I hope it is more clear now.
 
Version 1.0 was only this "macipgw tcp/ip software". I started adding more "nice to have things" to the project, like:
 
- AppleTalk file sharing
- A HTTP 1.0 proxies. Some browsers are so old that they don’t understand the nowadays only almost used HTTP 1.1 protocol
- Web Rendering Proxy (WRP).

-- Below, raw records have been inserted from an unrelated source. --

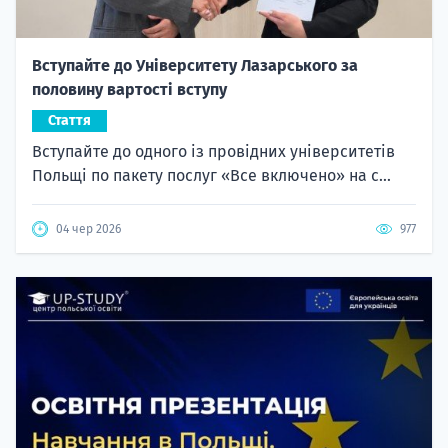
Вступайте до Університету Лазарського за
половину вартості вступу
Стаття
Вступайте до одного із провідних університетів
Польщі по пакету послуг «Все включено» на с...
04 чер 2026
977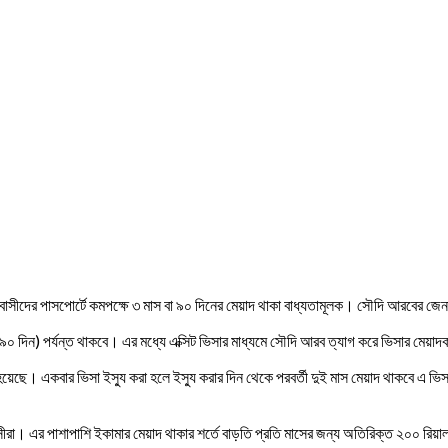
 প্রবাসীদের পাসপোর্টে কমপক্ষে ৩ মাস বা ৯০ দিনের মেয়াদ থাকা বাধ্যতামূলক। সৌদি আরবের জ
 মাস (৯০ দিন) পর্যন্ত থাকবে। এর মধ্যে এক্সিট ভিসার মাধ্যমে সৌদি আরব ত্যাগ করে ভিসার মে
া হয়েছে। একবার ভিসা ইস্যু করা হলে ইস্যু করার দিন থেকে পরবর্তী দুই মাস মেয়াদ থাকবে এ ভিস
াসীরা। এর পাশাপাশি ইকামার মেয়াদ থাকার শর্তে বাড়তি প্রতি মাসের জন্য অতিরিক্ত ২০০ রিয়াল ফি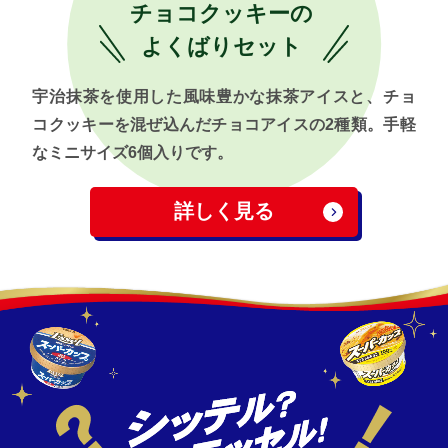
チョコクッキーの
よくばりセット
宇治抹茶を使用した風味豊かな抹茶アイスと、チョ
コクッキーを混ぜ込んだチョコアイスの2種類。手軽
なミニサイズ6個入りです。
詳しく見る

Web sites are made to clickable image maps. You can use Netscape 1.1 to surf to www.starwars.com… Not possible without the WRP
- ftp server
- stunnel.
 
I try to explain what these services on my web site. (BTW The text about stunnel is not mine. It is directly from the stunnel site. I agree this is not simple, but so is the use of these special software....)
 
So in the basics it is simple software. You can use it for more purposes, like the proxies if you like.
 
 
I ones made a joke about the possibilities on MacIPgw products
 
"I think there is a world market for about five MacIPgw VM’s." 

 
This is after the quote of
"I think there is a world market for maybe five computers."
Thomas Watson, president of IBM, 1943

 
I hope I’m as wrong as he was. But I’m afraid my prediction is a better one.
 
Now about the legacyweb project. My experience is that interest in this kind of solutions is not so great. Even people who are willing to test it are not widely spread.
I hope you don’t get demotivated and just go on. I will certainly test it!  
 
 

mactjaap

Well-known member
We now have four posts who handle a little bit about the same. Two are discussing what could be made, one is almost finished with a product (mozilla for PPC) and one is offering something; legacyweb.net. These are the posts:

Internet on older macs

https://68kmla.org/forums/index.php?/topic/30760-internet-on-older-macs/

Old Mac, Modern Internet

https://68kmla.org/forums/index.php?/topic/30767-old-mac-modern-internet/

MLA Forum Access from Older Macs

https://68kmla.org/forums/index.php?/topic/30806-mla-forum-access-from-older-macs/

Building First Mozilla for PPC (and maybe eventually 68k)

https://68kmla.org/forums/index.php?/topic/30826-building-first-mozilla-for-ppc-and-maybe-eventually-68k/

I posted that I would like to test legacyweb.net and I will start a new topic for it. Maybe more people would like to test and respond.